For future reference, just in case, the source project to convert the ontology from the markdown version is at https://github.com/dissys/sbol-visual-ontology and is publicly available.

cjmyers commented 4 years ago

This is looking good. By the way, I finally began the transfer of sbols.org http://sbols.org/ to our control. We should be able to redirect from there soon. Note sbolstandard is now on a Digital Ocean Droplet, so we can directly host the ontologies there easily, if you like. I believe you just need to give your public key to Zach to get access.

On Oct 7, 2019, at 3:25 PM, Goksel Misirli notifications@github.com wrote:

@jakebeal https://github.com/jakebeal I just made a pull request. Please approve the merge, if you are happy. I am including the description of the pull request also here so that we have a record.

Added the ontology files for both RDF and HTML versions under the Ontology/v2 folder. We may consider changing the folder structure and perhaps creating the v1 folder for the previous ontology files. The image paths are hardcoded to look into the Master branch and that is why some of the images (the recent ones that are not in master) are not displayed when the HTML page is viewed under the ontology-update branch. This will be fixed when the ontology-branch is merged into master.

I also updated the simple chemical README file so that I could generate three recommended terms.

We can also consider adding github pages to the project so that we can serve the HTML file directly, although the HTML view for the full GitHub page would only be for the Master branch. An example of how this would work is here: https://dissys.github.io/sbol-visual-ontology/sbol-vo.html https://dissys.github.io/sbol-visual-ontology/sbol-vo.html For future reference, just in case, the source project to convert the ontology from the markdown version is at https://github.com/dissys/sbol-visual-ontology https://github.com/dissys/sbol-visual-ontology and is publicly available.

— You are receiving this because you commented. Reply to this email directly, view it on GitHub https://github.com/SynBioDex/SBOL-visual/issues/15?email_source=notifications&email_token=AA2YH5343LUEANDHN5GNALDQNNBEVA5CNFSM4D6FL4VKYY3PNVWWK3TUL52HS4DFVREXG43VMVBW63LNMVXHJKTDN5WW2ZLOORPWSZGOEAQQ6LI#issuecomment-539037485, or mute the thread https://github.com/notifications/unsubscribe-auth/AA2YH5Y2N3ECIYTPTEEQRXLQNNBEVANCNFSM4D6FL4VA.

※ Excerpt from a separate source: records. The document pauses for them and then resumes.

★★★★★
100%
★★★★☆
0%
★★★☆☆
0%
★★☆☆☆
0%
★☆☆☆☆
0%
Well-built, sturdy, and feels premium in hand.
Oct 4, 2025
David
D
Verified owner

goksel commented 4 years ago

Fixed an issue, regarding the mapping of Complex glyphs in the ontology. The pull request also includes this update. Chris, Zach created me an account but I could not test it yet. Hopefully, I will do it soon.

jakebeal commented 4 years ago

Thank you, @goksel ; I have made a couple of small requests before finalizing the merge.

goksel commented 4 years ago

I have removed the sbol visual ontology v1 files. The pull request includes all these changes.

I am not sure what is the best way to test the ontology whether to open a new issue or carrying on with this discussion thread. @jakebeal do you have a suggestion, shall we open a new issue?The HTML view offers an easy to browse approach to go through different properties of the ontology. After the pull request is merged, the HTML file can be found at SBOL-visual/blob/ontology-update/Ontology/v2/sbol-vo.html. The actual ontology (SBOL-visual/blob/ontology-update/Ontology/v2/sbol-vo.rdf) can be viewed using Protege (https://protege.stanford.edu/products.php).

I setup the HTML view for the GitHub repository. This means, we can use HTML to view individual glyph files in the "master" branch: http://synbiodex.github.io/SBOL-visual/Glyphs/aptamer/

After the pull request is merged, we can also serve the ontology's HTML version directly using http://synbiodex.github.io/SBOL-visual/Ontology/v2/sbol-vo.html.

jakebeal commented 4 years ago

Thanks, Goksel; I will review the updated pull for merge.

Do please open an issue for ontology testing --- I do want to have some sort of automated validation at least that the ontology is valid and able to generate correctly.

goksel commented 4 years ago

I created a new issue to test the ontology: https://github.com/SynBioDex/SBOL-visual/issues/76

Let's close the issue 15 when the pull request is merged.

jakebeal commented 4 years ago

I merged the pull request yesterday, so am closing now.